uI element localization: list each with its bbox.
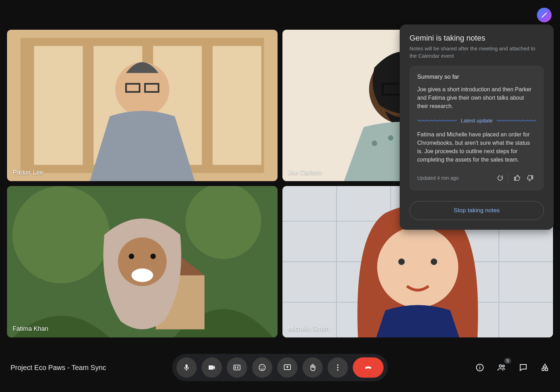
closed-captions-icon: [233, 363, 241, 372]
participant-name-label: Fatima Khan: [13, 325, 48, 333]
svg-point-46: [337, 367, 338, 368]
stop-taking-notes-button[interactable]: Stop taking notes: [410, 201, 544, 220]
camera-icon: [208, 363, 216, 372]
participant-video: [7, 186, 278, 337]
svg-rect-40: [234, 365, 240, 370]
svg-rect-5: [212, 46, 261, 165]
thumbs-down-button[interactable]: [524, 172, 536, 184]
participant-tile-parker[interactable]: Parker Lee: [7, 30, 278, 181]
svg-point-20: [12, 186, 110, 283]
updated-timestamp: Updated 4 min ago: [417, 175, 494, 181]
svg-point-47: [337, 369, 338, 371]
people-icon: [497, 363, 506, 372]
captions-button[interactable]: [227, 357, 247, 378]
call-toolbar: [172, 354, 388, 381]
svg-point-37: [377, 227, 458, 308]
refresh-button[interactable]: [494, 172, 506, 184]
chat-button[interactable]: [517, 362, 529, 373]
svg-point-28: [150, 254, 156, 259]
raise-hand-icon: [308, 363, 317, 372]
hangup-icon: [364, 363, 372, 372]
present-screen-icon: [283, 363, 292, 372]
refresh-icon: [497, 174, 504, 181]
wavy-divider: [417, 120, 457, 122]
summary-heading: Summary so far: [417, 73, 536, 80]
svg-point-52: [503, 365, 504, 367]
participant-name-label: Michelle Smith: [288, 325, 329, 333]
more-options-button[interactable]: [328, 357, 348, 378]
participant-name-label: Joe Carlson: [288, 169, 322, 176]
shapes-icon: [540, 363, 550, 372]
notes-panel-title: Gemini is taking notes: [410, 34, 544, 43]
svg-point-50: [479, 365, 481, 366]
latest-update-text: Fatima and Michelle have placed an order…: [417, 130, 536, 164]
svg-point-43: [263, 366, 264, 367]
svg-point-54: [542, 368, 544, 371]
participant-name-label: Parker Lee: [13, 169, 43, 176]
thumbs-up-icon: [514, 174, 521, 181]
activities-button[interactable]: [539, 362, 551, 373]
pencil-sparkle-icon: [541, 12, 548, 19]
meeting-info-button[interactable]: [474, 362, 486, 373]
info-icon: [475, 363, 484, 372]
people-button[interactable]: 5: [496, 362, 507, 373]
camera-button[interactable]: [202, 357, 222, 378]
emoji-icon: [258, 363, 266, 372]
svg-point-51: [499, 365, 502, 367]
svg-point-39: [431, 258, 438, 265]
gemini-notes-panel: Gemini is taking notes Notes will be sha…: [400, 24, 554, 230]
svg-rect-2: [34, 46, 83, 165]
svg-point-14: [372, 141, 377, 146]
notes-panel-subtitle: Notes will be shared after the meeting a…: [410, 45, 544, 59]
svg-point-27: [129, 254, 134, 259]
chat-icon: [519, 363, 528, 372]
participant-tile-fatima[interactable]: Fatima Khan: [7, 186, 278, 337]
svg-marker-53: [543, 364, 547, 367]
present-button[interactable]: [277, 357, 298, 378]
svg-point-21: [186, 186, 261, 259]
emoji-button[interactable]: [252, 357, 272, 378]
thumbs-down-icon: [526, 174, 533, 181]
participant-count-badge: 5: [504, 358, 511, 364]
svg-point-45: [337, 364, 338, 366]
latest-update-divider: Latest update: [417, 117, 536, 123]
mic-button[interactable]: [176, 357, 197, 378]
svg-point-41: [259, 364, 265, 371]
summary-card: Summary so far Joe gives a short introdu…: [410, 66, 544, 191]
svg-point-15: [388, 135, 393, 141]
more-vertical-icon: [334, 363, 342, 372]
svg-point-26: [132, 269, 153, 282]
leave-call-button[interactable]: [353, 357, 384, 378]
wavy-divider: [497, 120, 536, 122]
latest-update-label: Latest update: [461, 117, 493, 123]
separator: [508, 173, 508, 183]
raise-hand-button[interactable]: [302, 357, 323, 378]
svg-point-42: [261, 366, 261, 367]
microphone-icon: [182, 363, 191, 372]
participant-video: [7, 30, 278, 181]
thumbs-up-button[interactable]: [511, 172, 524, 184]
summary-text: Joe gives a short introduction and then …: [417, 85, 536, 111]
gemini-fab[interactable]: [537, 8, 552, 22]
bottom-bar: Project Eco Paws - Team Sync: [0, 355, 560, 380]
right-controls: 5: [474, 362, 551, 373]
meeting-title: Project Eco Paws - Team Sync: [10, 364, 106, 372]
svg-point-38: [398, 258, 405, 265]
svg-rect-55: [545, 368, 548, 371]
···
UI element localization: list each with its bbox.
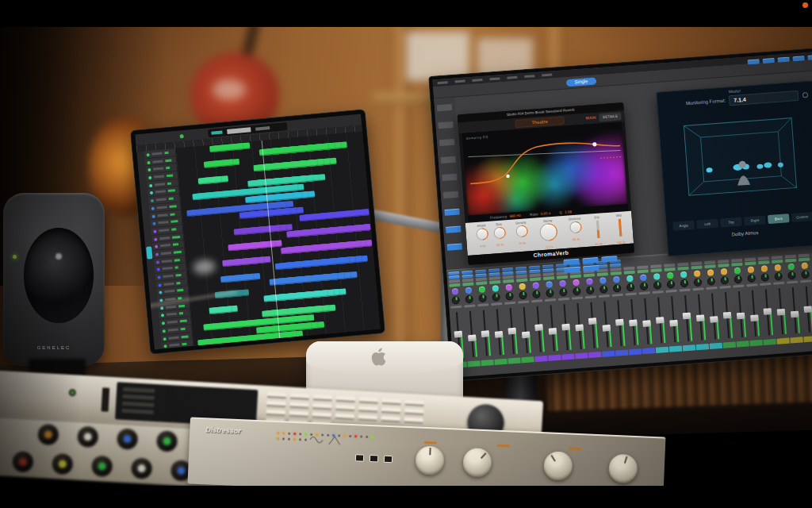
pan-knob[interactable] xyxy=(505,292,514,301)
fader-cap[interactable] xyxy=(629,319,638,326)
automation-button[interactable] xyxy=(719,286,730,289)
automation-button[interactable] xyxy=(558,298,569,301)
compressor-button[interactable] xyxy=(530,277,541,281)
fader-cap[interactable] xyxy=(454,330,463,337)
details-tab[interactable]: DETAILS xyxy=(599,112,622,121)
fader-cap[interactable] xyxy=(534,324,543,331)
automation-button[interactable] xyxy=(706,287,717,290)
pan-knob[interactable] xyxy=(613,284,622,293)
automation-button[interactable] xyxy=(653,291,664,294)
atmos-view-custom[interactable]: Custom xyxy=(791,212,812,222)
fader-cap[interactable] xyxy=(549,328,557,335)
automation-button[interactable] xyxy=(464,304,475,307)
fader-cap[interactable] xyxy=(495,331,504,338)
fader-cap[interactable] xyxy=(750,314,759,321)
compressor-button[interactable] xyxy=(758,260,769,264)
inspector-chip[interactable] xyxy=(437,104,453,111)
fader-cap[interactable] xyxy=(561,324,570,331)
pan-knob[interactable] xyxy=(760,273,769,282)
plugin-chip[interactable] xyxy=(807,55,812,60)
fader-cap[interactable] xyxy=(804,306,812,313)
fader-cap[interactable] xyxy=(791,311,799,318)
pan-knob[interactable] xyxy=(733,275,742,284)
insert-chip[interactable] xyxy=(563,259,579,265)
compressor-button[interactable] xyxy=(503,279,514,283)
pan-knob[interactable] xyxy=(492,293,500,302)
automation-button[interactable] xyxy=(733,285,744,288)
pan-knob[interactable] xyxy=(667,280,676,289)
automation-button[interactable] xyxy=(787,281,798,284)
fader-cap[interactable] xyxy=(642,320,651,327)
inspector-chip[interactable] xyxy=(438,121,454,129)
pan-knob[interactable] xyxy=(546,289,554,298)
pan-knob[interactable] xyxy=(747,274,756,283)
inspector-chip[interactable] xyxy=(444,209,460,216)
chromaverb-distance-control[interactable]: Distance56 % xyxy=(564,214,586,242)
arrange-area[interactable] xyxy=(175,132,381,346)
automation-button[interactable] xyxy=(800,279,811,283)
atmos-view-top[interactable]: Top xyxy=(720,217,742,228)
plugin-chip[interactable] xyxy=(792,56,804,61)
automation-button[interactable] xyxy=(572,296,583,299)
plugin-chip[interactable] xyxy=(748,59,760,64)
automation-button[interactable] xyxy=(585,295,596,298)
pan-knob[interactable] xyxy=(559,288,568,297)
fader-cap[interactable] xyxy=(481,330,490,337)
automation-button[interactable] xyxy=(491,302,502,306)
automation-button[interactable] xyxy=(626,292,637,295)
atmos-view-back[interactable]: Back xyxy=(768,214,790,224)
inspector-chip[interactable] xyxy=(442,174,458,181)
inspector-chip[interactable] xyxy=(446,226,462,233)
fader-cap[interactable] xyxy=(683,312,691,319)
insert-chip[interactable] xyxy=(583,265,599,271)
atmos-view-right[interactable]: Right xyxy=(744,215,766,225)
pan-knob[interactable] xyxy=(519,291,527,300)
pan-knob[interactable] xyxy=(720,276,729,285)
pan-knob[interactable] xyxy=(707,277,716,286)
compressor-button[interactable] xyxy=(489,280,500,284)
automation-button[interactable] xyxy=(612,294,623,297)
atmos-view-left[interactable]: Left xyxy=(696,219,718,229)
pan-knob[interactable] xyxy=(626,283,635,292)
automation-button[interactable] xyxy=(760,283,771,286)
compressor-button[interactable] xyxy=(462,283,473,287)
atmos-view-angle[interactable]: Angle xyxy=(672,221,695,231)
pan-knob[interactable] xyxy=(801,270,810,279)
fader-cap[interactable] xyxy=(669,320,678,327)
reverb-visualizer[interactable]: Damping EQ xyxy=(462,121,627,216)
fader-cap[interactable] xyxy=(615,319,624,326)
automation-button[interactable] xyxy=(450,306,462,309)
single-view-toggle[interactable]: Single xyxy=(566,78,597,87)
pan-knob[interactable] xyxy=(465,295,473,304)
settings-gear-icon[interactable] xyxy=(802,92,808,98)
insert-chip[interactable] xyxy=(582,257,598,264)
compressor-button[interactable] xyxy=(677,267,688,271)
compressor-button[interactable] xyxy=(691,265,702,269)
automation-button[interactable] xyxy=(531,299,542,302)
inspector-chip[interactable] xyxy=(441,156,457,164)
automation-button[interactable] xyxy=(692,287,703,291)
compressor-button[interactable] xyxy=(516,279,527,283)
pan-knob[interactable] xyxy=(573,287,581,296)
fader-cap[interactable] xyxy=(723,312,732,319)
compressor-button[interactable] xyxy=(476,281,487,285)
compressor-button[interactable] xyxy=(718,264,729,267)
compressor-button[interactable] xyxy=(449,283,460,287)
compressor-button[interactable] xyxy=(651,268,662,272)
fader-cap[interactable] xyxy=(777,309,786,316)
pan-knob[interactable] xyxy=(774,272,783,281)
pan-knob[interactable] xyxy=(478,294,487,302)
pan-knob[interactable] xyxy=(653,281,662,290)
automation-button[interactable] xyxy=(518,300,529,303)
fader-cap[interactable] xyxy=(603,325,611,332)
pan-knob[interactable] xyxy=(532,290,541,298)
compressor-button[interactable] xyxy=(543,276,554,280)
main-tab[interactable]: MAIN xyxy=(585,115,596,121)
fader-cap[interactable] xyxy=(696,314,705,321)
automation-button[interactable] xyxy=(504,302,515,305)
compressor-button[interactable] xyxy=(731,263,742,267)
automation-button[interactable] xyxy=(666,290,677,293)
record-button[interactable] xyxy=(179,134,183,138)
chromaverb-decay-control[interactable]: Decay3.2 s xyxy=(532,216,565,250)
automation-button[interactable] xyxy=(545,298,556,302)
···
The problem: From the entries above, copy every line that holds the word "Sync".

Output of the exercise:
bottom-bar: Project Eco Paws - Team Sync: [0, 355, 560, 380]
meeting-title: Project Eco Paws - Team Sync: [10, 364, 106, 372]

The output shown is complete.